Crianças de até seis anos são mais suscetíveis a uma modalidade de alienação chamada “implantação de falsas memórias”. É quando o pai ou a mãe a manipula a ponto de acreditar que vivenciou algo que nunca ocorreu de fato. Os dois filhos do consultor empresarial Nilton Lima, 45 anos, foram estimulados pela mãe e pela avó materna a acreditar que haviam apanhado do pai na infância. Nilton e a mãe dos rapazes se separaram após dez anos de casamento. “Certo dia, meu filho mais velho me disse que eu já havia batido nele”, diz Nilton, pai de Anderson, 22 anos, e Bruno, 16. “Fiquei chocado”, diz. Com o tempo, os filhos perceberam a manipulação e ficaram contra a mãe. Esse “efeito bumerangue” é comum quando as crianças crescem e começam a entender o que ocorre ao redor delas. “Nesses casos, os filhos se viram contra quem fez a cabeça de les”, diz a advogada Sandra Vilela. Há quatro anos, depois de quase uma década de briga na Justiça, Nilton conseguiu a inversão de guarda dos filhos. Para isso, foi fundamental o desejo deles de ficar com o pai.
ANOS DE SEPARAÇÃO
Karla e Daniela Mendes cresceram acreditando que o pai era um monstro. Hoje têm uma boa relação
Mas nem sempre uma decisão judicial favorável é suficiente para remendar laços partidos. Pai de uma adolescente de 15 anos e um garoto de dez, o publicitário Paulo Martins, 45, se separou há cinco anos. E, desde então, luta para ficar mais tempo com os filhos, que, sob influência da mãe, já chegaram a ignorar suas ligações, recusar seus convites e mudam de comportamento quando estão na presença dos dois. “Sempre que vou deixar o meu filho em casa, ele muda comigo, percebo que ele não quer que eu o abrace para que a mãe não veja”, conta Martins.
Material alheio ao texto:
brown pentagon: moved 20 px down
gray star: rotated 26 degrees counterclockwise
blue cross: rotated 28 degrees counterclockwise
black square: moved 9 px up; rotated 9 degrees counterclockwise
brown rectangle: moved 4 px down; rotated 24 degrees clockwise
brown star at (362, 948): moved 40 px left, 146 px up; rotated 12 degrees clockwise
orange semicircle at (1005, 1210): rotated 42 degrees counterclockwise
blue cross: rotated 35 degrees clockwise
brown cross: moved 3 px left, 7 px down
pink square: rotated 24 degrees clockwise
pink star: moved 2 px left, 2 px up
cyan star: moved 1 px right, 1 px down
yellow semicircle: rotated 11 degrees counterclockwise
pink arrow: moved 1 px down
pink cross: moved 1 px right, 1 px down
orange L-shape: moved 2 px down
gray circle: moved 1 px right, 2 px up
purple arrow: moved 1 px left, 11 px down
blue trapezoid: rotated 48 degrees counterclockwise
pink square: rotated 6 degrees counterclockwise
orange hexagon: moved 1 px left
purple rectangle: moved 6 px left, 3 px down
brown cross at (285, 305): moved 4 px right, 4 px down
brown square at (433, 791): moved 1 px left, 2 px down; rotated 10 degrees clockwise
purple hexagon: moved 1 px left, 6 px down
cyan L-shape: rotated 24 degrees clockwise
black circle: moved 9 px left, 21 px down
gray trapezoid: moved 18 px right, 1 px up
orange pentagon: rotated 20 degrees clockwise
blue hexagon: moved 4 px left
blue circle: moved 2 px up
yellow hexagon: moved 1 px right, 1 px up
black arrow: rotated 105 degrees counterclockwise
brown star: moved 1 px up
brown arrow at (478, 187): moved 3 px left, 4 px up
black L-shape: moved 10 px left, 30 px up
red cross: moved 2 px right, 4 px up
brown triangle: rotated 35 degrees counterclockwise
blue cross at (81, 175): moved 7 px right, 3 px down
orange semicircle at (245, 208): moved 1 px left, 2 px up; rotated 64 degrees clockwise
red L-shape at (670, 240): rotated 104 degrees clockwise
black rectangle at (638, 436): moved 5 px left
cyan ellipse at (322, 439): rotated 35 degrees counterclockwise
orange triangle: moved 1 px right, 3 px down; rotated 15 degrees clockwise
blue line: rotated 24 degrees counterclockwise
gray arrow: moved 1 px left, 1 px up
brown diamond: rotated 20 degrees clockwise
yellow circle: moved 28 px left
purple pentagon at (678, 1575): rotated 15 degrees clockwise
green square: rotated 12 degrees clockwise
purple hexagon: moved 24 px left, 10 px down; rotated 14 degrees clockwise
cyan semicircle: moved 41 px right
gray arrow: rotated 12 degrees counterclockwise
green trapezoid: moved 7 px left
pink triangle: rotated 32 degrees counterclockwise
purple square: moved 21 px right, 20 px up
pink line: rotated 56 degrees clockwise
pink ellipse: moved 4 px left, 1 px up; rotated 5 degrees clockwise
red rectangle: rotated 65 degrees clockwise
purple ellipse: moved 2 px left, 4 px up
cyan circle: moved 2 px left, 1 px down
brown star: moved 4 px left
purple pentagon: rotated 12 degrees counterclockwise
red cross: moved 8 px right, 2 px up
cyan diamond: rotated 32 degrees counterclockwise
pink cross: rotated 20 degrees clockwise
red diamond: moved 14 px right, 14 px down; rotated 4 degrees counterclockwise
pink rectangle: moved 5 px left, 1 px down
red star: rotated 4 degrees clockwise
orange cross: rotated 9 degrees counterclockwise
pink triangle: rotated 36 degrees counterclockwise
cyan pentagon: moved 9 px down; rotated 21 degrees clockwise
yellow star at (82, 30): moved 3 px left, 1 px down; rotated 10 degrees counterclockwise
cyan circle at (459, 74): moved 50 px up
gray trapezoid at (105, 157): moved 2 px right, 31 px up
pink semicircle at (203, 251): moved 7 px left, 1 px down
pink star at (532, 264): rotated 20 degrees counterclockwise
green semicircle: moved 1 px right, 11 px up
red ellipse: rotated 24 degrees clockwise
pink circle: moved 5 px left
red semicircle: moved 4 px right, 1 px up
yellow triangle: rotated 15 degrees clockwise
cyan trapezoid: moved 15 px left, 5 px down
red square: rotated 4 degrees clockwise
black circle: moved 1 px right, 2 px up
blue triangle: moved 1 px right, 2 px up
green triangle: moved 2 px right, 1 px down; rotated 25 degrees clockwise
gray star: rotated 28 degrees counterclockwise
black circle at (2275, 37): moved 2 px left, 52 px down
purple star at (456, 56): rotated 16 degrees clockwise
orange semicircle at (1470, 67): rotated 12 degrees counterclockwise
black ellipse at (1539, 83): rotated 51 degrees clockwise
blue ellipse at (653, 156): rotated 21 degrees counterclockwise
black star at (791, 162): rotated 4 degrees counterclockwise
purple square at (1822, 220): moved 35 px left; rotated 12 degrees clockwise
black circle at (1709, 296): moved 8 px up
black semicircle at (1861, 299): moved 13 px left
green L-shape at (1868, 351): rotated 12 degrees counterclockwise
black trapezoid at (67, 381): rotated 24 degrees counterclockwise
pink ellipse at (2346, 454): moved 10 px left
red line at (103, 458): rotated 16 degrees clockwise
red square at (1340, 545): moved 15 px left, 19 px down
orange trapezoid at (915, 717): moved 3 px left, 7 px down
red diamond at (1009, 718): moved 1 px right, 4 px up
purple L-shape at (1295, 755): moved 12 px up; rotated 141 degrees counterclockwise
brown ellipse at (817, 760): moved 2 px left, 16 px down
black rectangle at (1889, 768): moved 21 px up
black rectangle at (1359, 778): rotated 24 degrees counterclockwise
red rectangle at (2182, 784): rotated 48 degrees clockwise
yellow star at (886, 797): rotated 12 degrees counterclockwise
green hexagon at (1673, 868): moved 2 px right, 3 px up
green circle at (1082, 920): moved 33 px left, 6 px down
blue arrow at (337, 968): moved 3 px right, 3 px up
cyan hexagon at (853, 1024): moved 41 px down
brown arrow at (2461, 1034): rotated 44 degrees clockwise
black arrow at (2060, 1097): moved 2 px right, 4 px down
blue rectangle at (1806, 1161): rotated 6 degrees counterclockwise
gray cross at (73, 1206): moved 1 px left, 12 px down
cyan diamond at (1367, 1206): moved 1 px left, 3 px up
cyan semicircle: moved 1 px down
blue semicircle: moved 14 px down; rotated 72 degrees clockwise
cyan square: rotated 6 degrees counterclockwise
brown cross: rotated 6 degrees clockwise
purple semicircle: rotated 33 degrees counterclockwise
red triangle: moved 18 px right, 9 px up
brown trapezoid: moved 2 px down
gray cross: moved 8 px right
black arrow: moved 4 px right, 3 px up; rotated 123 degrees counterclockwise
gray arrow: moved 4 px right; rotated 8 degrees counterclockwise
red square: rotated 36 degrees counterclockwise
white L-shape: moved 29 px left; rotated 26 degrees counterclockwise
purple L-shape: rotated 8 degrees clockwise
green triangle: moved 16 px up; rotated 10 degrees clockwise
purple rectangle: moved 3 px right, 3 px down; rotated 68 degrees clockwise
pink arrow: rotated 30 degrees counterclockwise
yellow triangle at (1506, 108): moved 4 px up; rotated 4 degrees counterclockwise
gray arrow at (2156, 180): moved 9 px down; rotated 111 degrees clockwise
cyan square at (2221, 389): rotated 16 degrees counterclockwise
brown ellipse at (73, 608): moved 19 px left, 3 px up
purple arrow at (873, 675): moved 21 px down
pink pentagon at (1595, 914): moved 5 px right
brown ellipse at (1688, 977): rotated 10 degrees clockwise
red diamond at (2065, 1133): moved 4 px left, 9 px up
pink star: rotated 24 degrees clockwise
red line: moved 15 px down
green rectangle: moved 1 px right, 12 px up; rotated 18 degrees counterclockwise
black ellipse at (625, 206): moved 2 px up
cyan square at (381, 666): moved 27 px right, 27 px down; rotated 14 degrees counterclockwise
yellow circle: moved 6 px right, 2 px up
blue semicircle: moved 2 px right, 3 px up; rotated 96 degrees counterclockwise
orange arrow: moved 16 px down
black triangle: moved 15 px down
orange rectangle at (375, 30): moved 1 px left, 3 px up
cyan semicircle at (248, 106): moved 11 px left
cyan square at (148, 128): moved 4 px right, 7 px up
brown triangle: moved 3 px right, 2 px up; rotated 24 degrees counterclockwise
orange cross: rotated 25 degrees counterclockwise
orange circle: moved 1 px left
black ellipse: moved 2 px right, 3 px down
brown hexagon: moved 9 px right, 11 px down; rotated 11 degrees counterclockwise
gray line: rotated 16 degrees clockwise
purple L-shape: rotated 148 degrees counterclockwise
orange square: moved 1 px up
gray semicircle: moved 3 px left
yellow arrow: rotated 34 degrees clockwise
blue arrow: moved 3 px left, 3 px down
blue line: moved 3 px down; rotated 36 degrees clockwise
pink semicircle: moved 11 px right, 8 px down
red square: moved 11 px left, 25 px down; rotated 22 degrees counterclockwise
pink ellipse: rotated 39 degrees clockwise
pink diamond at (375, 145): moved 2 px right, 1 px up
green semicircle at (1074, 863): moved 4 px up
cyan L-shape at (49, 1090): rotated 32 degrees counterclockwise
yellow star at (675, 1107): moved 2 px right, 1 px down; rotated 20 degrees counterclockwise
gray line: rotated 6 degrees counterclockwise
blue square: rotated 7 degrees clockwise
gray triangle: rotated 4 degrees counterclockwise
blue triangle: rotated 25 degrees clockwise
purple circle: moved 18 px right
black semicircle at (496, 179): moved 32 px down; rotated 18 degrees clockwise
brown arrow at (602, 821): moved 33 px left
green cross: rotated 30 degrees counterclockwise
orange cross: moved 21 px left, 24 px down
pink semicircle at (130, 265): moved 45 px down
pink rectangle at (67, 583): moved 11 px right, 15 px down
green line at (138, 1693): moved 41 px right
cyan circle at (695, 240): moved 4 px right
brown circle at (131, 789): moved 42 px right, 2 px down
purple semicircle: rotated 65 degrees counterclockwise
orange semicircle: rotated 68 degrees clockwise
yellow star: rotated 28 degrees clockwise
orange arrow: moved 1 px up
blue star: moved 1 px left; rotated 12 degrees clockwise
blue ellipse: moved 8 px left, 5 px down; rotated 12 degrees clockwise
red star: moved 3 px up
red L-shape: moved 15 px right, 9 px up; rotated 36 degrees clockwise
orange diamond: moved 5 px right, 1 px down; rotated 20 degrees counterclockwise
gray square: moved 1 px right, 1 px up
Em 2005, ele entrou com uma ação de regulamentação de visitas, na tentativa de ampliar o tempo de convívio com os filhos. A decisão, favorável a ele, saiu recentemente. Mas a filha mais velha de Martins ainda se recusa a vê-lo. Em julho, Martins resolveu presenteá-la com uma festa de 15 anos, o que deixou a adolescente superanimada. Tudo quase pronto, a bomba: “A mãe dela disse que só iria se a minha mulher não fosse”, conta ele. “Minha filha pediu para eu não levála, mas não quis ceder.” A adolescente preferiu abrir mão da festa e desde então não fala com o pai. Quando um casamento chega ao fim, o ex-casal precisa ter claro que a separação é entre eles. Separar a criança do pai ou da mãe é puni-la por algo que ela não tem culpa. “Não existe filho triste de pais separados, existe filho triste de pais que brigam”, diz o advogado Rodrigo da Cunha Pereira.